An algebraic 1.375-approximation algorithm for the Transposition Distance Problem

In genome rearrangements, the mutational event transposition swaps two adjacent blocks of genes in one chromosome. The Transposition Distance Problem (TDP) aims to find the minimum number of transpositions required to transform one chromosome into another, both represented as permutations. Setting the target permutation as the identity permutation, makes the TDP equivalent to the problem of Sorting by Transpositions. TDP is $\mathcal{NP}$-hard and the best approximation algorithm with a $1.375$ ratio was proposed in 2006 by Elias and Hartman. Their algorithm employs simplification, a technique used to transform an input permutation $\pi$ into a simple permutation $\hat{\pi}$, obtained by inserting new symbols into $\pi$ in a way that the lower bound of the transposition distance of $\pi$ is kept on $\hat{\pi}$. Besides a sequence of transpositions sorting $\hat{\pi}$ can be mimicked to sort $\pi$. The assumption is that handling with simple permutations is easier than with normal ones.

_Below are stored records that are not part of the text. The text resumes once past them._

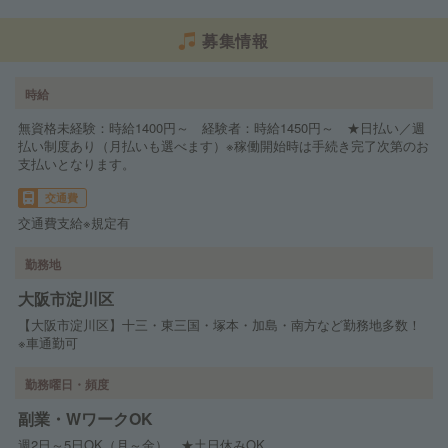
募集情報
時給
無資格未経験：時給1400円～ 経験者：時給1450円～ ★日払い／週
払い制度あり（月払いも選べます）※稼働開始時は手続き完了次第のお
支払いとなります。
交通費
交通費支給※規定有
勤務地
大阪市淀川区
【大阪市淀川区】十三・東三国・塚本・加島・南方など勤務地多数！
※車通勤可
勤務曜日・頻度
副業・WワークOK
週2日～5日OK（月～金） ★土日休みOK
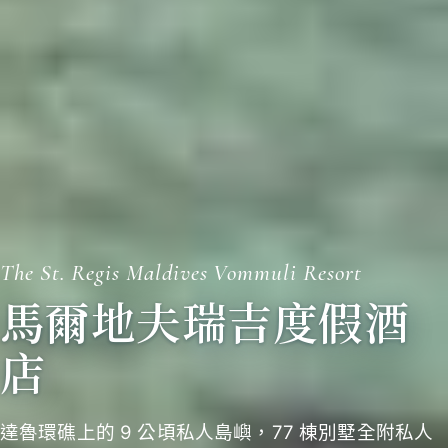
The St. Regis Maldives Vommuli Resort
馬爾地夫瑞吉度假酒
店
達魯環礁上的 9 公頃私人島嶼，77 棟別墅全附私人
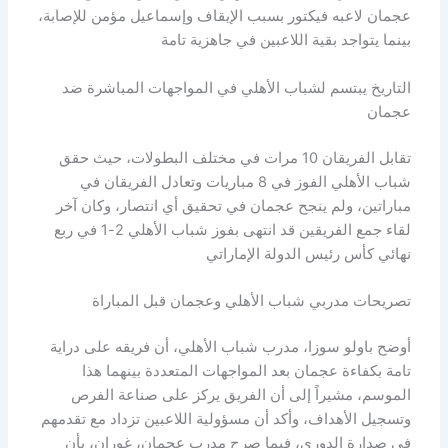
عجمان لاعبه فيكتور بسبب الإيقاف وإسماعيل مؤمن للإصابة،
بينما يتواجد بقية اللاعبين في جاهزية تامة
التاريخ يبتسم لشباب الأهلي في المواجهات المباشرة ضد
عجمان
تقابل الفريقان 10 مرات في مختلف البطولات، حيث حقق
شباب الأهلي الفوز في 8 مباريات وتعادل الفريقان في
مباراتين، ولم ينجح عجمان في تحقيق أي انتصار، وكان آخر
لقاء جمع الفريقين قد انتهى بفوز شباب الأهلي 2-1 في ربع
نهائي كأس رئيس الدولة الإماراتي
تصريحات مدربي شباب الأهلي وعجمان قبل المباراة
أوضح باولو سوزا، مدرب شباب الأهلي، أن فريقه على دراية
تامة بكفاءة عجمان بعد المواجهات المتعددة بينهما هذا
الموسم، مشيراً إلى أن الفريق يركز على صناعة الفرص
وتسجيل الأهداف، وأكد أن مسؤولية اللاعبين تزداد مع تقدمهم
في صدارة الدوري، فيما صرح مدرب عجمان، غوران، بأن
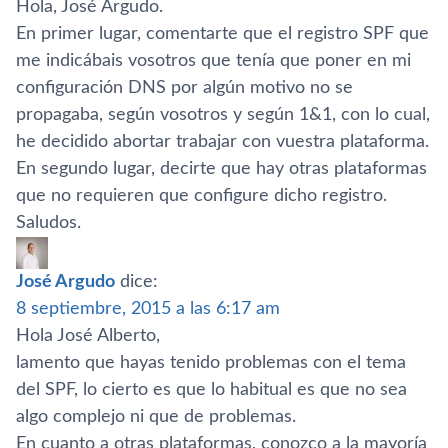
Hola, José Argudo.
En primer lugar, comentarte que el registro SPF que
me indicábais vosotros que tení­a que poner en mi
configuración DNS por algún motivo no se
propagaba, según vosotros y según 1&1, con lo cual,
he decidido abortar trabajar con vuestra plataforma.
En segundo lugar, decirte que hay otras plataformas
que no requieren que configure dicho registro.
Saludos.
José Argudo
dice:
8 septiembre, 2015 a las 6:17 am
Hola José Alberto,
lamento que hayas tenido problemas con el tema
del SPF, lo cierto es que lo habitual es que no sea
algo complejo ni que de problemas.
En cuanto a otras plataformas, conozco a la mayorí­a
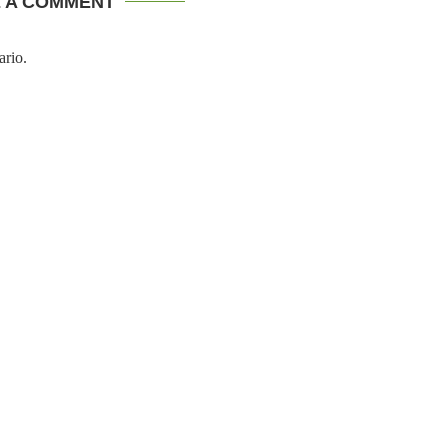
E A COMMENT
ario.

In this work, we first show that the algorithm of Elias and Hartman may require one transposition above the intended approximation ratio of $1.375$, depending on how the input permutation is simplified. Then, using an algebraic formalism, we propose a new upper bound for the transposition distance. From this result, a new $1.375$-approximation algorithm is proposed to solve TDP skipping simplification and ensuring the approximation ratio of $1.375$ for all the permutations in the Symmetric Group $S_n$. Implementations of our algorithm and of Elias and Hartman were tested with short permutations of maximum length $12$. The results show that, in addition to keeping the approximation below the $1.375$ ratio, our algorithm returns a higher rate of exact distances.